For myself, there bad been epochs of my life when I, too, might have asked of this prophet the master word that should solve me the riddle of the universe; but now, being happy, I felt as if there were no question to be put, and therefore admired Emerson as a poet, of deep beauty and austere tenderness, but sought nothing from him as a philosopher. It was good, nevertheless, to meet him in the woodpaths, or sometimes in our avenue, with that pure, intellectual gleam diffused about his presence like the garment of a shining one; and be, so quiet, so simple, so without pretension, encountering each man alive as if expecting to receive more than he could impart. And, in truth, the heart of many an ordinary man had, perchance, inscriptions which he could not read. But it was impossible to dwell in his vicinity without inhaling more or less the mountain atmosphere of his lofty thought, which, in the brains of some people, wrought a singular giddiness, – new truth being as heady as new wine. Never was a poor little country village infested with such a variety of queer, strangely dressed, oddly behaved mortals, most of whom took upon themselves to be important agents of the world's destiny, yet were simply bores of a very intense water. Such, I imagine, is the invariable character of persons who crowd so closely about an original thinker as to draw in his unuttered breath and thus become imbued with a false originality. This triteness of novelty is enough to make any man of common-sense blaspheme at all ideas of less than a century's standing, and pray that the world may be petrified and rendered immovable in precisely the worst moral and physical state that it ever yet arrived at, rather than be benefited by such schemes of such philosophers.

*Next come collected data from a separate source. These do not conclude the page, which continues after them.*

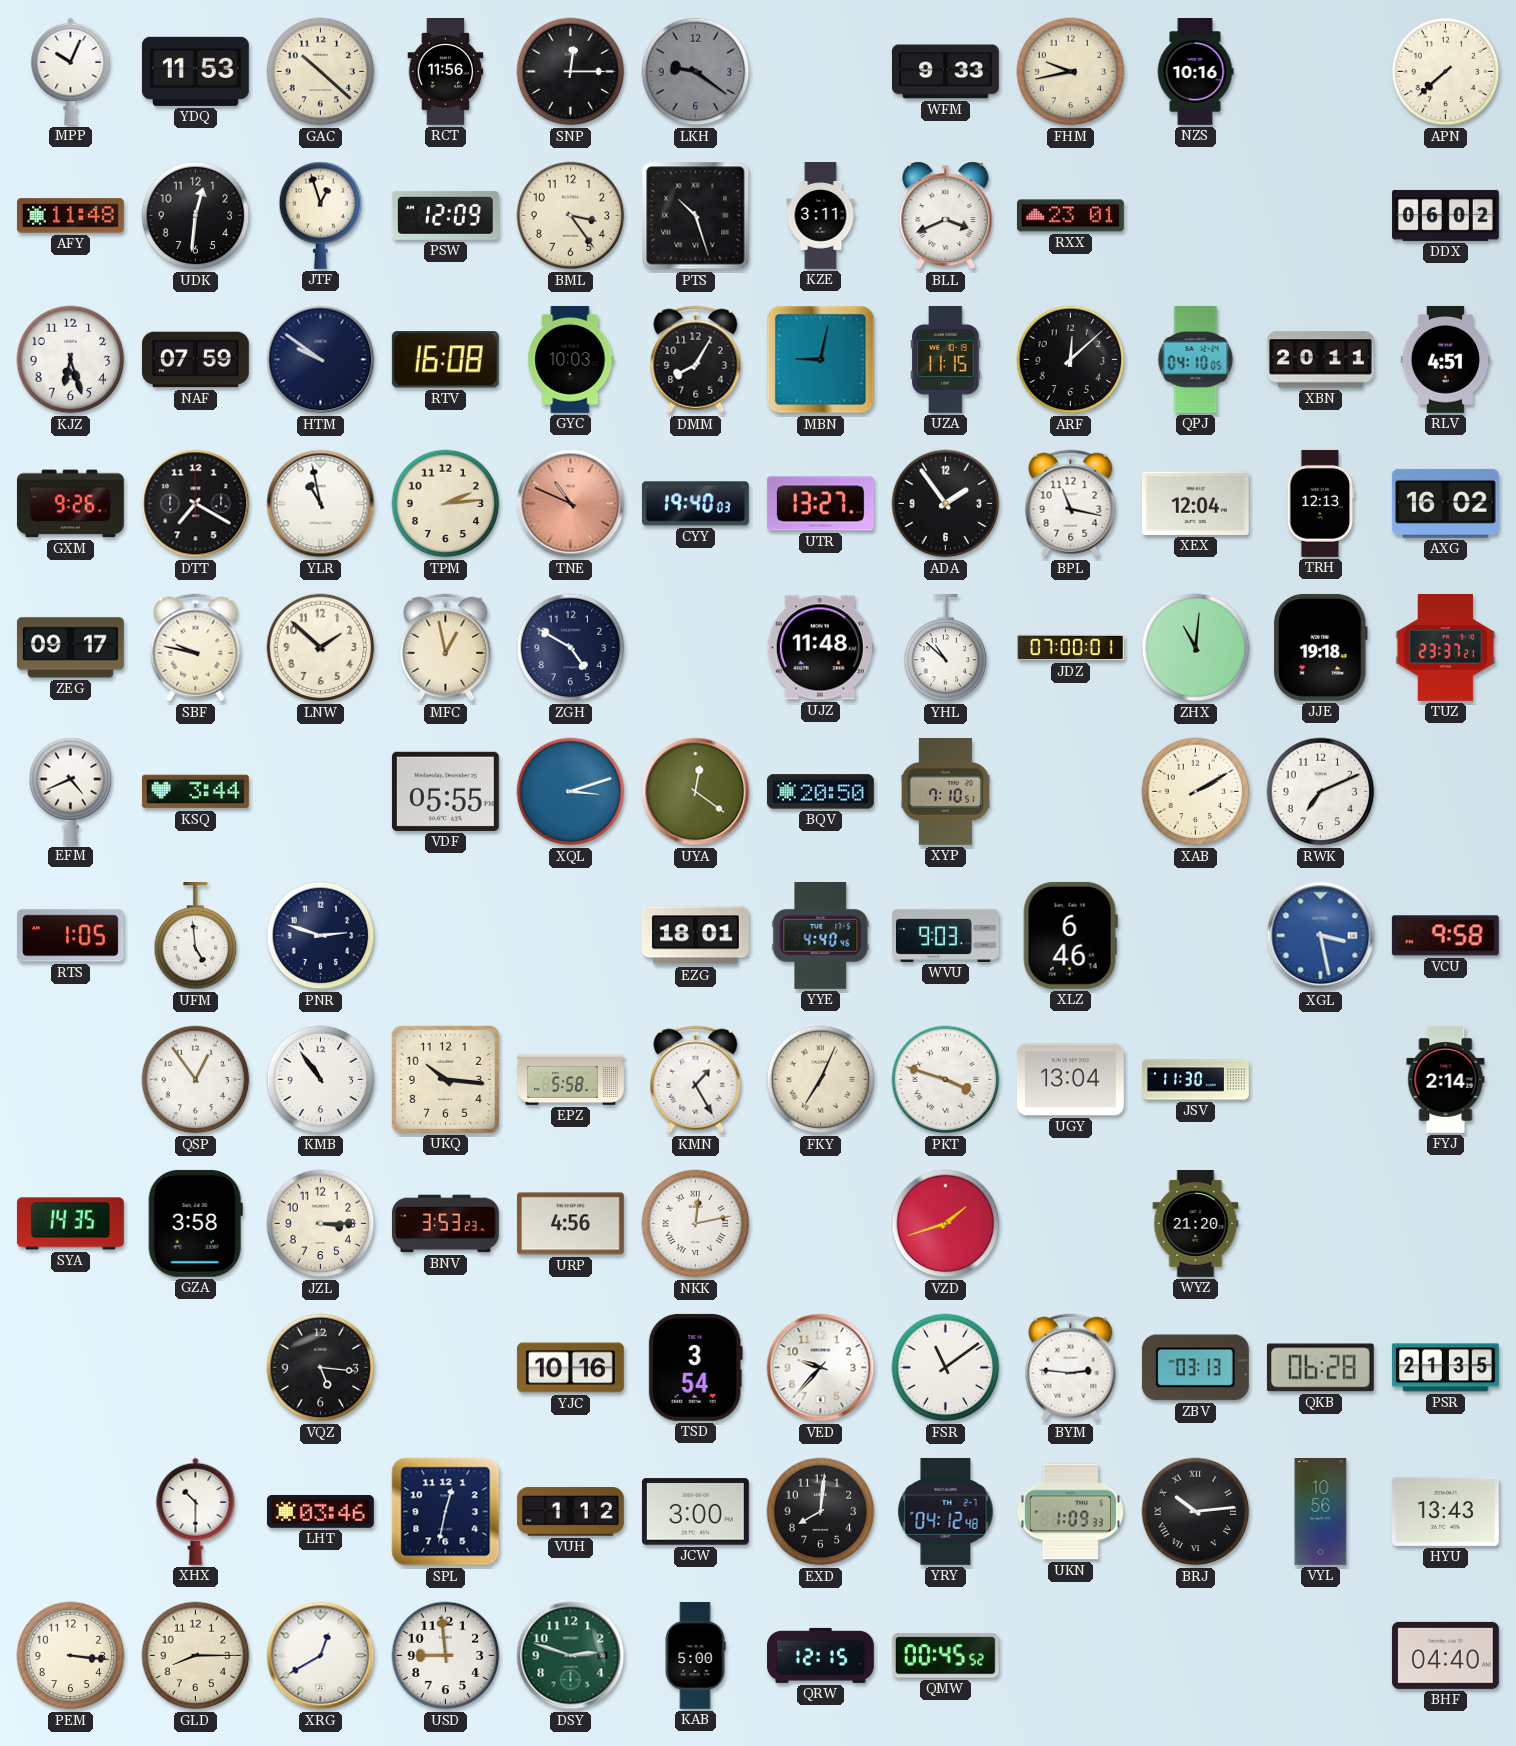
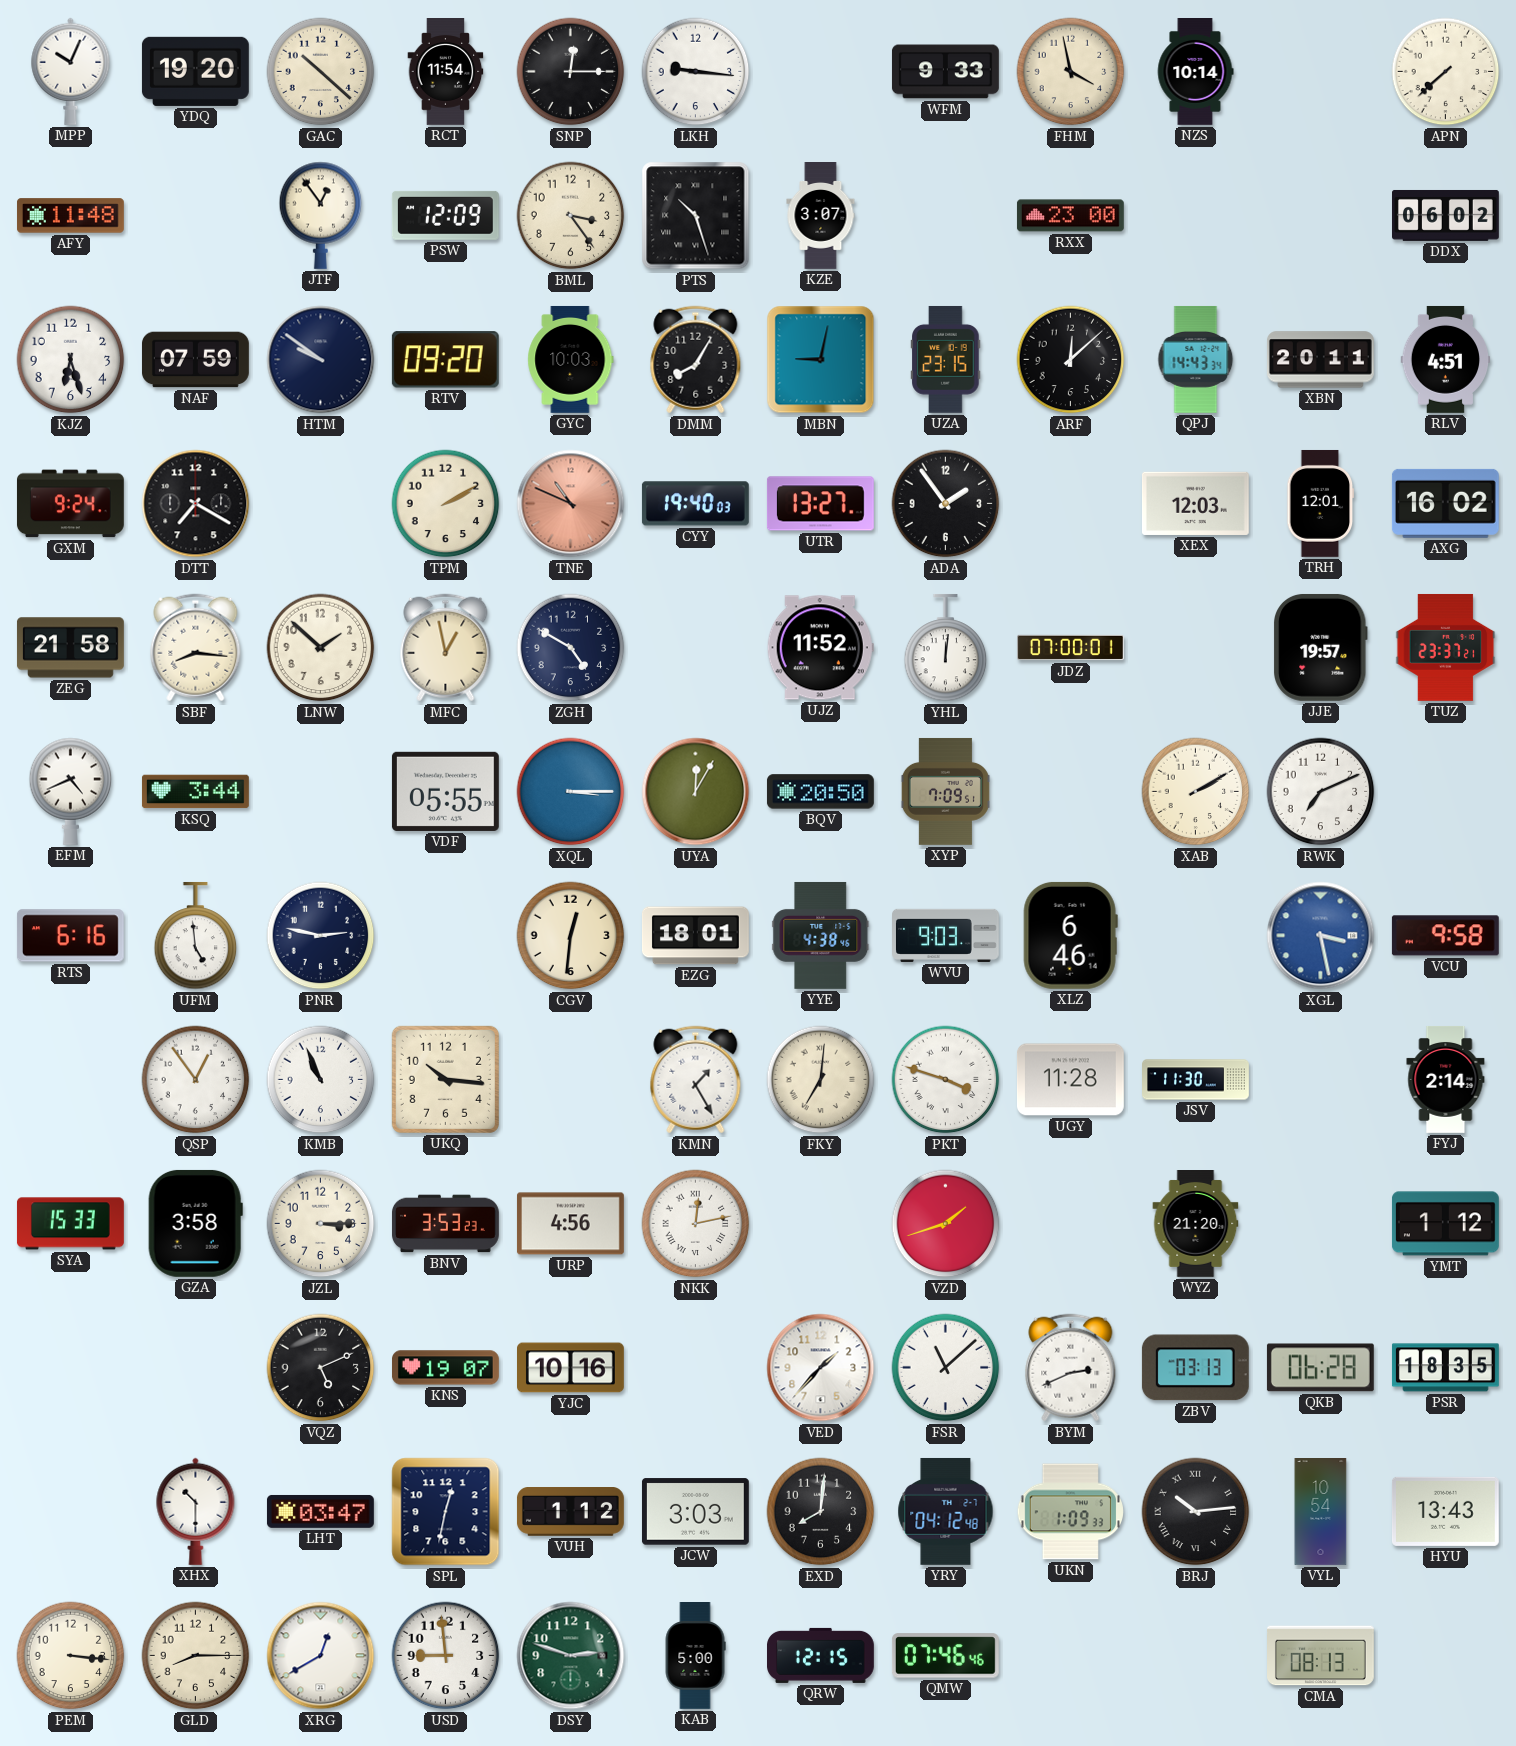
YDQ: 11:53 -> 19:20
RCT: 11:56 -> 11:54
LKH: 9:21 -> 9:16
LKH dial: grey -> white
FHM: 9:43 -> 3:58
NZS: 10:16 -> 10:14
UDK: 12:31 -> none
JTF: 12:57 -> 12:54
KZE: 3:11 -> 3:07
BLL: 3:41 -> none
RXX: 23:01 -> 23:00
RTV: 16:08 -> 09:20
UZA: 11:15 -> 23:15
QPJ: 04:10 -> 14:43
GXM: 9:26 -> 9:24
YLR: 10:58 -> none
TPM: 2:14 -> 2:10
BPL: 11:17 -> none
XEX: 12:04 -> 12:03
TRH: 12:13 -> 12:01
ZEG: 09:17 -> 21:58
SBF: 9:47 -> 8:16
UJZ: 11:48 -> 11:52
YHL: 10:52 -> 12:01
ZHX: 11:01 -> none
JJE: 19:18 -> 19:57
XQL: 3:12 -> 3:15
UYA: 12:21 -> 12:05
XYP: 7:10 -> 7:09
RTS: 1:05 -> 6:16
PNR: 2:48 -> 2:47
CGV: none -> 12:31
YYE: 4:40 -> 4:38
KMB: 10:54 -> 10:56
EPZ: 5:58 -> none
FKY: 7:04 -> 7:01
UGY: 13:04 -> 11:28
SYA: 14:35 -> 15:33
YMT: none -> 1:12
VQZ: 5:16 -> 5:11
KNS: none -> 19:07
TSD: 3:54 -> none
VED: 9:37 -> 1:37
FSR: 11:09 -> 11:08
BYM: 2:46 -> 2:41
PSR: 21:35 -> 18:35
LHT: 03:46 -> 03:47
JCW: 3:00 -> 3:03
VYL: 10:56 -> 10:54
QMW: 00:45 -> 07:46
CMA: none -> 08:13
BHF: 04:40 -> none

And now I begin to feel – and perhaps should have sooner felt – that we have talked enough of the Old Manse. Mine honored reader, it may be, will vilify the poor author as an egotist for babbling through so many pages about a mossgrown country parsonage, and his life within its walls, and on the river, and in the woods, and the influences that wrought upon him from all these sources. My conscience, however, does not reproach me with betraying anything too sacredly individual to be revealed by a human spirit to its brother or sister spirit. How narrow-how shallow and scanty too – is the stream of thought that has been flowing from my pen, compared with the broad tide of dim emotions, ideas, and associations which swell around me from that portion of my existence! How little have I told! and of that little, how almost nothing is even tinctured with any quality that makes it exclusively my own! Has the reader gone wandering, hand in hand with me, through the inner passages of my being? and have we groped together into all its chambers and examined their treasures or their rubbish? Not so. We have been standing on the greensward, but just within the cavern's mouth, where the common sunshine is free to penetrate, and where every footstep is therefore free to come. I have appealed to no sentiment or sensibilities save such as are diffused among us all. So far as I am a man of really individual attributes I veil my face; nor am I, nor have I ever been, one of those supremely hospitable people who serve up their own hearts, delicately fried, with brain sauce, as a tidbit for their beloved public.

Glancing back over what I have written, it seems but the scattered reminiscences of a single summer. In fairyland there is no measurement of time; and, in a spot so sheltered from the turmoil of life's ocean, three years hastened away with a noiseless flight, as the breezy sunshine chases the cloud-shadows across the depths of a still valley. Now came hints, growing more and more distinct, that the owner of the old house was pining for his native air. Carpenters next, appeared, making a tremendous racket among the outbuildings, strewing the green grass with pine shavings and chips of chestnut joists, and vexing the whole antiquity of the place with their discordant renovations. Soon, moreover, they divested our abode of the veil of woodbine which had crept over a large portion of its southern face. All the aged mosses were cleared unsparingly away; and there were horrible whispers about brushing up the external walls with a coat of paint, – a purpose as little to my taste as might be that of rouging the venerable cheeks of one's grandmother. But the hand that renovates is always more sacrilegious than that which destroys. In fine, we gathered up our household goods, drank a farewell cup of tea in our pleasant little breakfast-room, – delicately fragrant tea, an unpurchasable luxury, one of the many angel gifts that had fallen like dew upon us, – and passed forth between the tall stone gate-posts as uncertain as the wandering Arabs where our tent might next be pitched. Providence took me by the hand, and – an oddity of dispensation which, I trust, there is no irreverence in smiling at – has led me, as the newspapers announce while I am writing, from the Old Manse into a custom-house. As a story-teller, I have often contrived strange vicissitudes for my imaginary personages, but none like this.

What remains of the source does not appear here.